Acho que agora vai! O impacto da degradação na segurança pública alcançou as esferas capazes de agir em busca da solução almejada por todos. Tive acesso exclusivo às gravações não autorizadas em uma reunião do crime organizado. Nela, estavam representantes dos traficantes, milicianos, assaltantes de rua, puxadores de automóveis, ladrões de banco, entre outros. Havia consenso: o avanço indiscriminado da criminalidade está tornando a atividade do mal um mau negócio. Deixemos que a conversa fale por si:

(Traficante RLT, mais conhecido por “P”) – Assim não dá! Da maneira como as drogas estão atravessando as fronteiras, estamos com excesso de oferta.
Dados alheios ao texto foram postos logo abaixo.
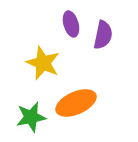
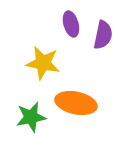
yellow star: rotated 12 degrees counterclockwise
orange ellipse: rotated 36 degrees clockwise
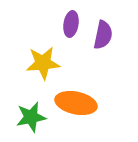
purple ellipse: rotated 25 degrees clockwise
yellow star: rotated 16 degrees counterclockwise
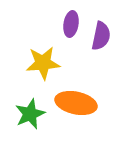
purple semicircle: moved 2 px left, 1 px down
green star: moved 1 px left, 3 px up; rotated 12 degrees counterclockwise
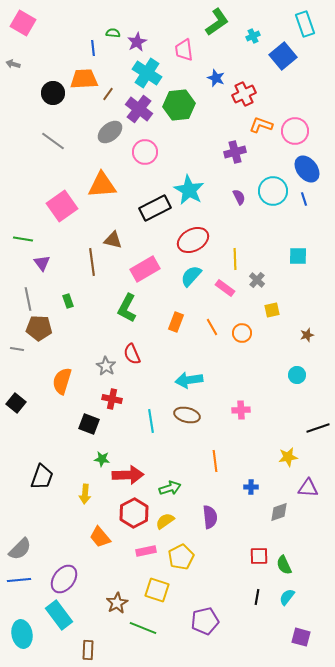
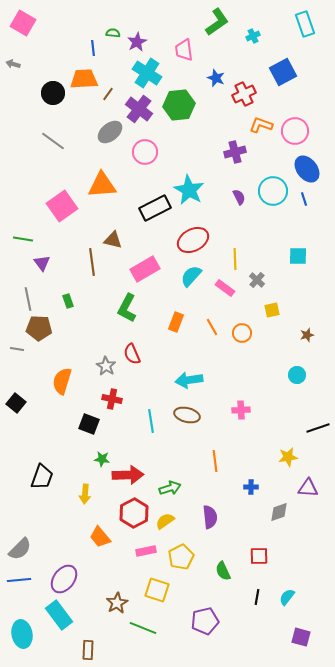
blue square at (283, 56): moved 16 px down; rotated 12 degrees clockwise
green semicircle at (284, 565): moved 61 px left, 6 px down
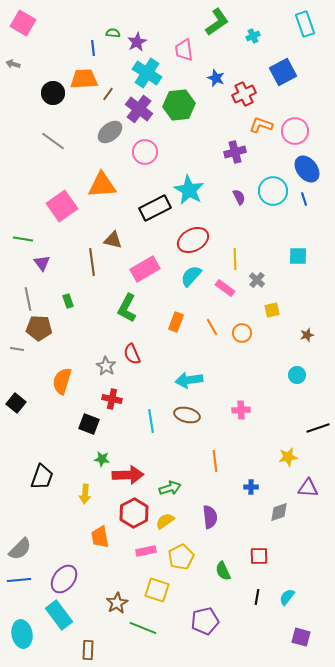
orange trapezoid at (100, 537): rotated 30 degrees clockwise
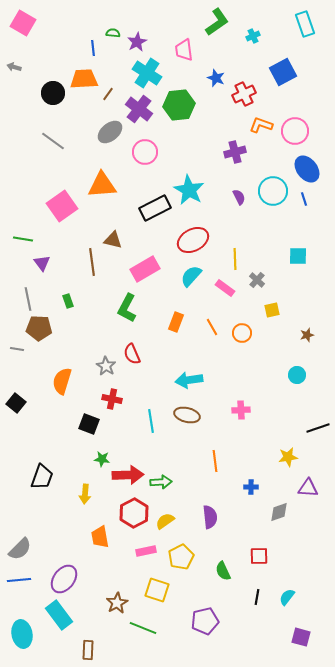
gray arrow at (13, 64): moved 1 px right, 3 px down
green arrow at (170, 488): moved 9 px left, 6 px up; rotated 15 degrees clockwise
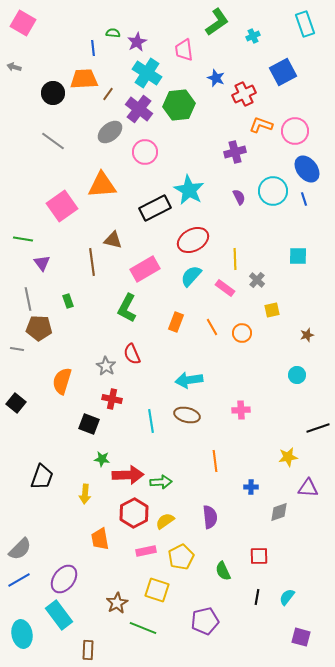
orange trapezoid at (100, 537): moved 2 px down
blue line at (19, 580): rotated 25 degrees counterclockwise
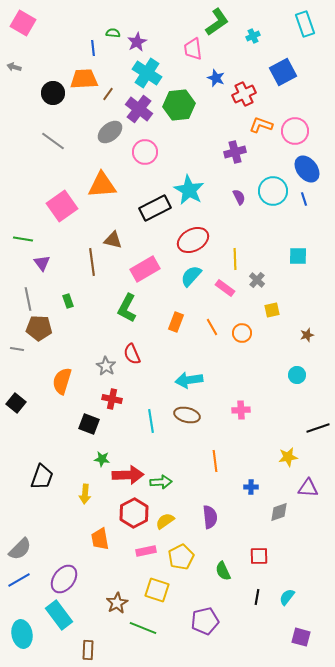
pink trapezoid at (184, 50): moved 9 px right, 1 px up
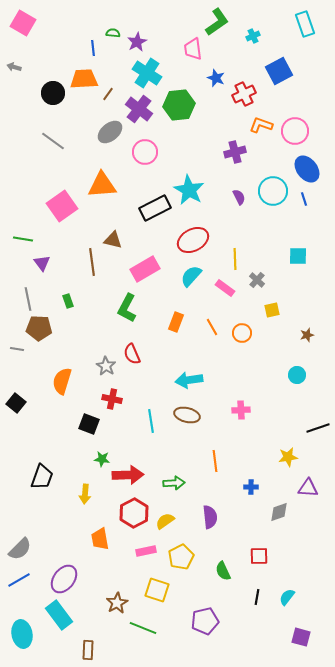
blue square at (283, 72): moved 4 px left, 1 px up
green arrow at (161, 482): moved 13 px right, 1 px down
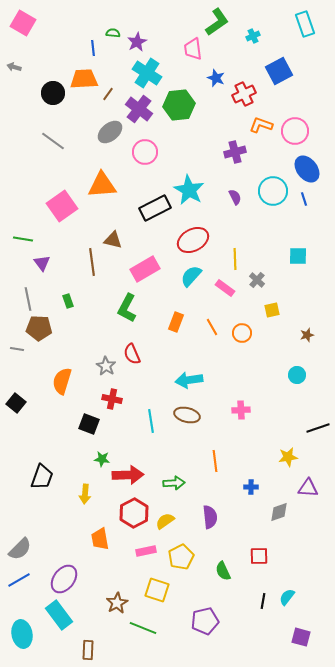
purple semicircle at (239, 197): moved 4 px left
black line at (257, 597): moved 6 px right, 4 px down
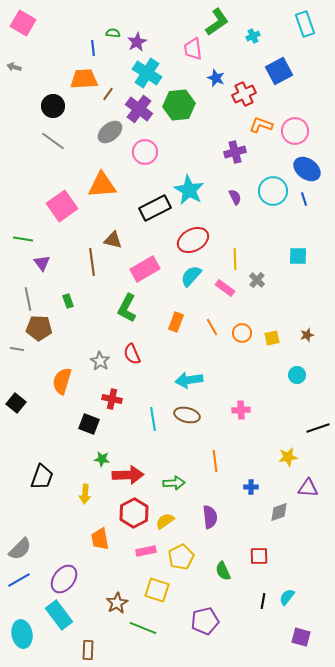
black circle at (53, 93): moved 13 px down
blue ellipse at (307, 169): rotated 16 degrees counterclockwise
yellow square at (272, 310): moved 28 px down
gray star at (106, 366): moved 6 px left, 5 px up
cyan line at (151, 421): moved 2 px right, 2 px up
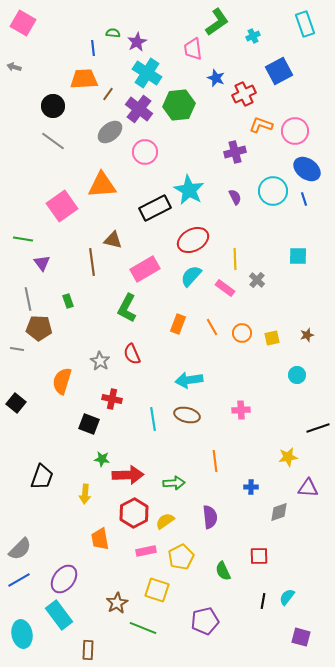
orange rectangle at (176, 322): moved 2 px right, 2 px down
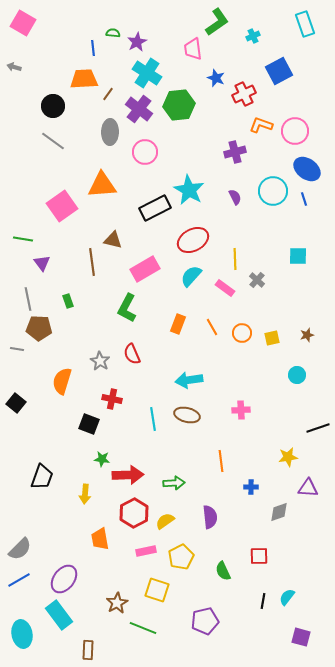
gray ellipse at (110, 132): rotated 50 degrees counterclockwise
orange line at (215, 461): moved 6 px right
Logo, o valor da grama da cocaína, o quilo da maconha e a pedra de crack estão inviabilizando a boca. Isso sem falar na concorrência. Mato uns cinco por semana e não adianta nada.

(Miliciano F…zão) – Concordo, e digo mais: da maneira como nossa atividade está sendo inundada de pessoas, cobrar proteção está muito difícil. Estamos perdendo a credibilidade desse jeito. O que esse pessoal está fazendo que não estuda ou trabalha? Assim complica!

(Assaltante G “da mamãe”) – Vocês se queixando? E nós? Sabe quanto um receptador está pagando por um celular? Por uma TV de tela plana? Um tablet? Uma mixaria! Se não vendemos pelo que ele pede, fala: “Smartphone igual a esse chegam uns 30 por dia. Te vira.” E o trabalho de roubar continua o mesmo…

(Puxador K) – Sei o que o colega fala. Com os automóveis está o mesmo problema. Os desmanches estão fazendo jogo duro; os clonadores, cheios de serviço, inflacionaram o mercado; os assaltantes de banco pagam pouco. Que diabo: a gente não consegue ir contra a maldita lei da oferta e da procura!

(Assaltante de banco B U, o “X”) – Opa, a culpa não é minha! Até queria pagar mais pelos carros. Mas, se não cortar custos, estou ferrado. Sabe quanto custa colocar alguém estudando a vida do gerente? Tem ideia do preço da dinamite? Os fuzis também subiram porque muita gente está comprando. Sem falar nas informações privilegiadas…

Neste momento, alguém se dá conta de que estão sendo gravados e a conversa muda de rumo. Todos começam a se queixar de Brasília, da corrupção, da Petrobras (perderam horrores em ações da petrolífera), etc. Concluíram que o governo deve investir em educação e segurança para que o PIB suba e as atividades ilícitas sejam punidas de verdade. “O mercado precisa selecionar os melhores para nosso setor retomar a lucratividade”, disse o… Bom, melhor não revelar quem disse isso. Ele nunca irá para a cadeia.